First, we see the fusion of European associative thinking and African rootedness, through the biodynamic agricultural pioneer-enterprise of Sekem (with its learning centre at Heliopolis University), in the Egyptian desert as it was before Sekem turned it green. This is courtesy of one of Sekem’s principals: Dr Maximilian Abouleish.

Second, we are taken into the ‘communitalist’ world (based on his theory of communitalism) of Anselm Adodo’s own plant and Nature-power-based herbal medicine centre, of Pax Herbals.

Therein we see a distinct fusion of Roman Catholic spirituality and traditional African knowledge, where the life of plants is understood more like co-creators of the world than as crops to be harvested.

Pax Herbals’ significance through the Covid-19 pandemic has been a remarkable example of how a distinctive indigenous approach to medicine has attracted the eyes of the world, away from vaccines and global Pharma, onto the life of African soil and plants.
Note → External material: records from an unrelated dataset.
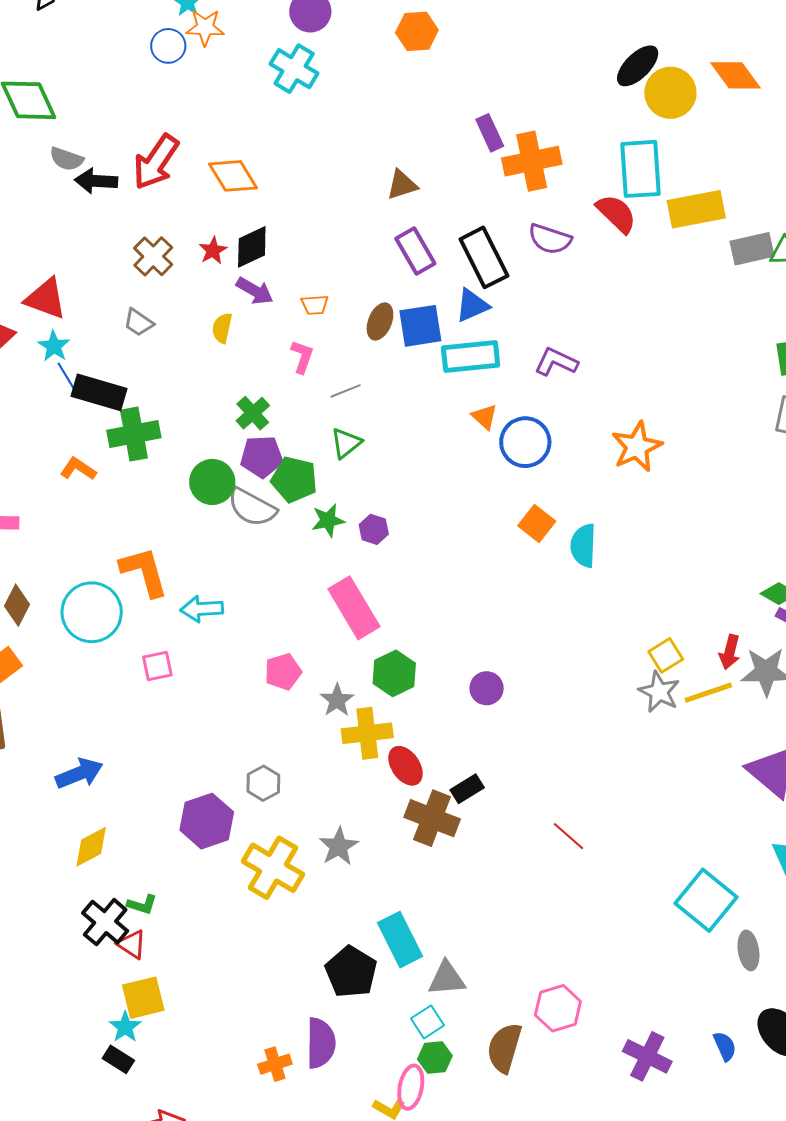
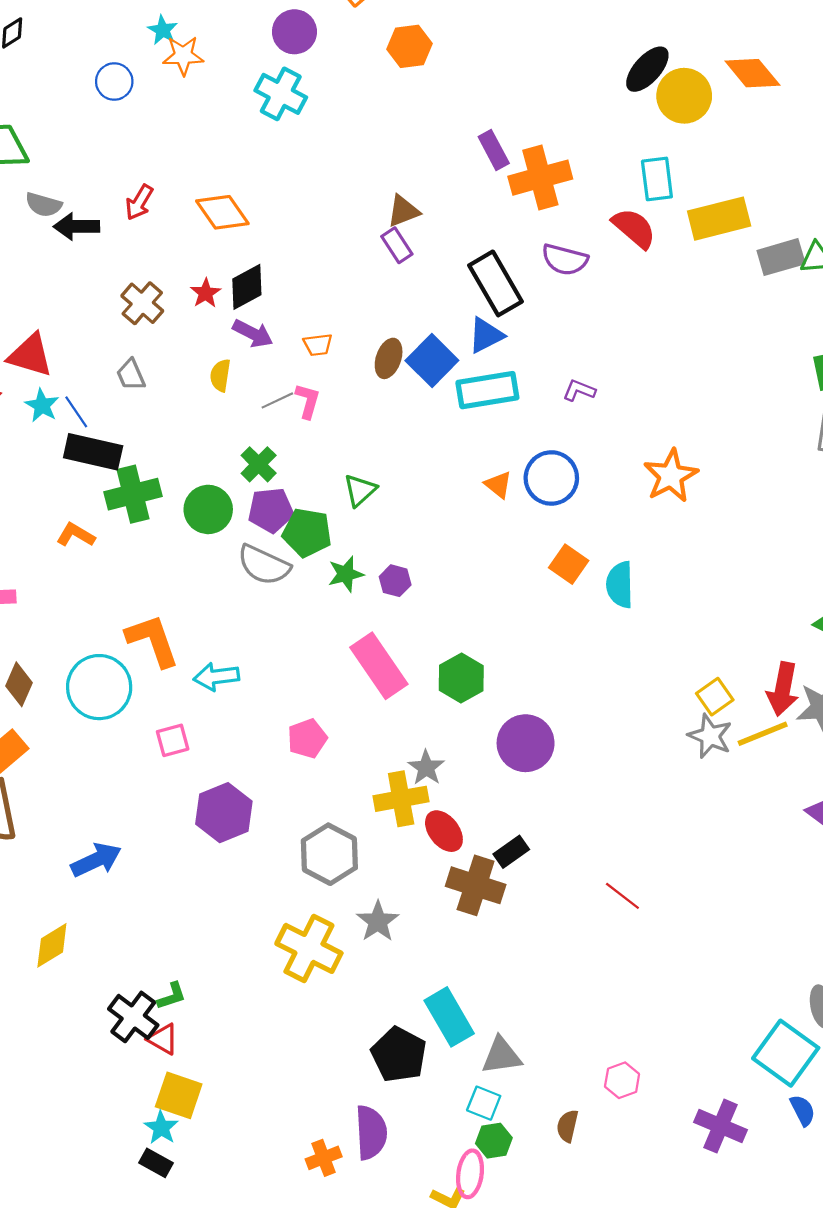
blue circle: (168, 46) -> (114, 82), moved
red arrow: (156, 162) -> (139, 202), size x0.6
cyan rectangle: (640, 169) -> (657, 179), size x0.7
purple rectangle: (415, 251) -> (397, 245), moved, size x0.7
gray trapezoid: (139, 323) -> (131, 375), turned 36
blue square: (420, 326) -> (432, 360), turned -33
purple L-shape: (556, 362) -> (579, 390), size x0.7
blue line: (67, 377) -> (76, 412), moved
gray line: (346, 391) -> (277, 400), moved
orange triangle: (485, 417) -> (498, 485), moved
green circle: (212, 482) -> (208, 509), moved
red arrow: (730, 652) -> (783, 689), size x1.4
green hexagon: (394, 673) -> (461, 678), moved
purple circle: (487, 688) -> (526, 743), size x1.6
gray star: (337, 700) -> (426, 768), moved
gray hexagon: (263, 783) -> (329, 854), moved, size x1.6
purple hexagon: (207, 821) -> (224, 813), moved
yellow diamond: (91, 847) -> (52, 945), moved
cyan square: (706, 900) -> (786, 1053), moved
green L-shape: (142, 905) -> (172, 996), turned -32
yellow square: (143, 998) -> (179, 1095), turned 36
pink hexagon: (558, 1008) -> (622, 1080), size x0.7
cyan square: (428, 1022) -> (484, 1103), turned -32
brown semicircle: (504, 1048) -> (567, 1126), size x0.6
This is a fitting final chapter, before the authors conclude, as we see through their eyes, the work that they have pioneered, both in theoretical practise and practical theory, as an integral advantage and transformation management.

What we hear as well as see through the encircling of African philosophy and praxis, in this book on Afrikology, is the wild drumbeat of Africa, which needs to be recognised for what it is in the world’s destiny of the 21st century. This is not a continent of poverty, malnutrition, disease, and economic inequality. Of course, there are some pockets of each of these phenomena in Africa, as there are in Europe, North America, Asia, and Latin America.

But Africa’s heart and the drumbeat are to reflect its role as the origination and the end-steward of civilisation. And thanks to Adodo and Lessem, this persistent rhythm can be more acutely heard.

Dr Tony Bradley is a Business Sustainability lecturer, Social Enterprise &Innovation at Liverpool Hope University, and Centre Director, Social and Economic Action Research Centre (SEARCH) at Liverpool Hope University, Liverpool, UK.